| Aim of the task |
Where a record contains an image, leave the image out and print the rest exactly.

| Data extracts |
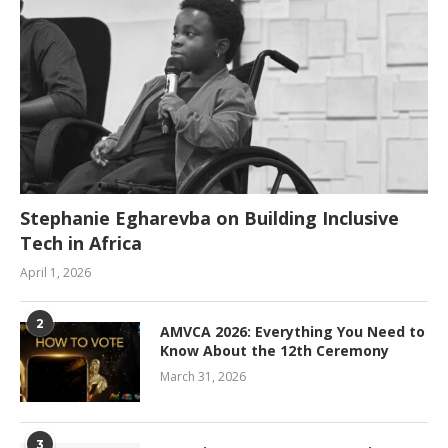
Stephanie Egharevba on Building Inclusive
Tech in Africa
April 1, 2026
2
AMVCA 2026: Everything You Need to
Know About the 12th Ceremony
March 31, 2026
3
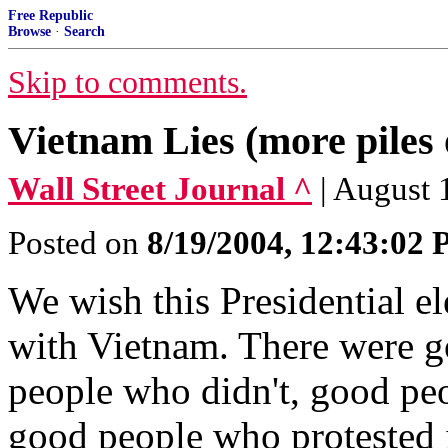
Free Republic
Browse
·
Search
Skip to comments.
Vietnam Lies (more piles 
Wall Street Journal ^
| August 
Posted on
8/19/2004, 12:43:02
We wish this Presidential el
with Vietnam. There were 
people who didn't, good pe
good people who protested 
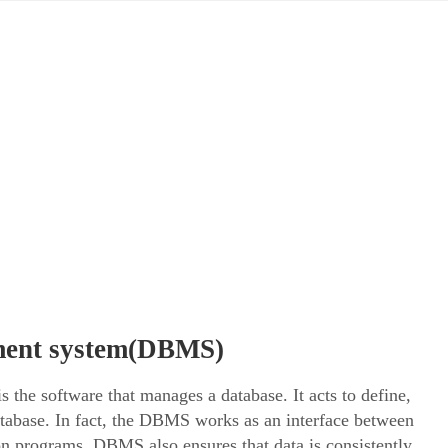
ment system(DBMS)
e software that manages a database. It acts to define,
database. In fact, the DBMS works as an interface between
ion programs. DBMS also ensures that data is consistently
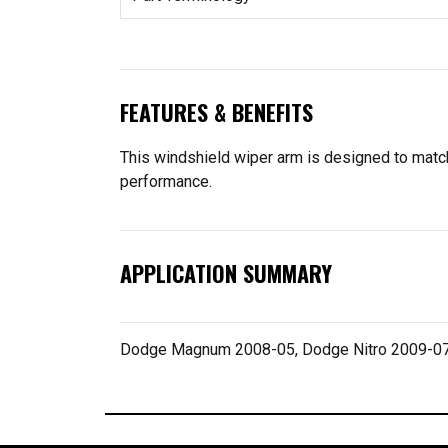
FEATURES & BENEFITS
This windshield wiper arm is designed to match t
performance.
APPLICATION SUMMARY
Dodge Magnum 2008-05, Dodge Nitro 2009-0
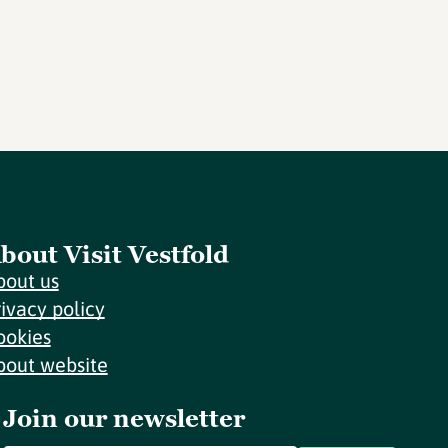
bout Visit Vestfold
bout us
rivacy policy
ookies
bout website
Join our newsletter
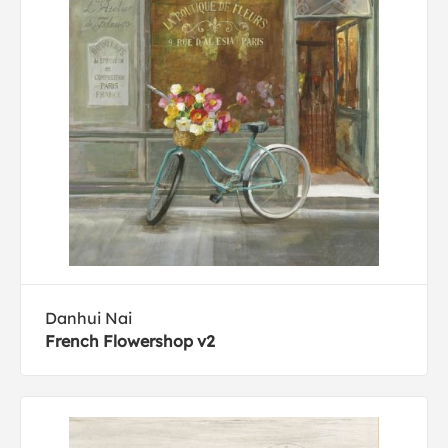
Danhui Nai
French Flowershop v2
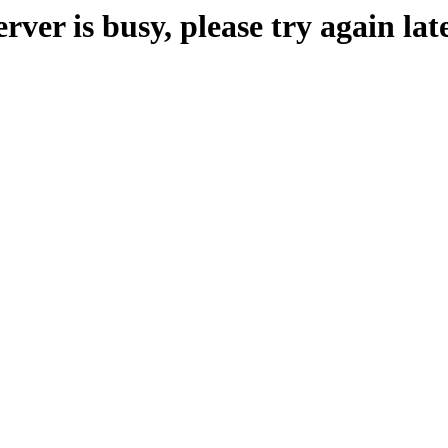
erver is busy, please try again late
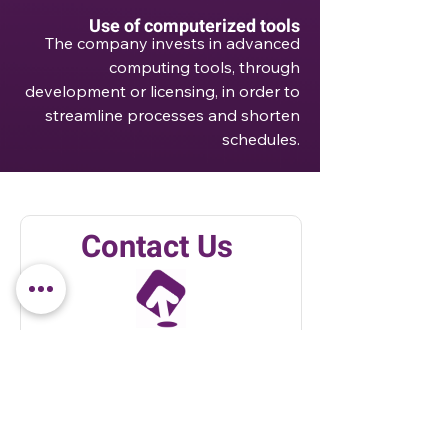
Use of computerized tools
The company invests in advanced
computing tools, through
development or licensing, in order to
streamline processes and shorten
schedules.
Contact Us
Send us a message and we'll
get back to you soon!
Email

| Finished exercise |
Stephanie Egharevba on Building Inclusive
Tech in Africa
April 1, 2026
2
AMVCA 2026: Everything You Need to
Know About the 12th Ceremony
March 31, 2026
3
Free Republic
Browse
·
Search
Skip to comments.
Vietnam Lies (more piles 
Wall Street Journal ^
| August 
Posted on
8/19/2004, 12:43:02
We wish this Presidential el
with Vietnam. There were 
people who didn't, good pe
good people who protested 
ment system(DBMS)
e software that manages a database. It acts to define,
database. In fact, the DBMS works as an interface between
ion programs. DBMS also ensures that data is consistently
FEATURES & BENEFITS
This windshield wiper arm is designed to match t
performance.
APPLICATION SUMMARY
Dodge Magnum 2008-05, Dodge Nitro 2009-0
bout Visit Vestfold
bout us
rivacy policy
ookies
bout website
Join our newsletter
Danhui Nai
French Flowershop v2
erver is busy, please try again late
Use of computerized tools
The company invests in advanced
computing tools, through
development or licensing, in order to
streamline processes and shorten
schedules.
Contact Us
Send us a message and we'll
get back to you soon!
Email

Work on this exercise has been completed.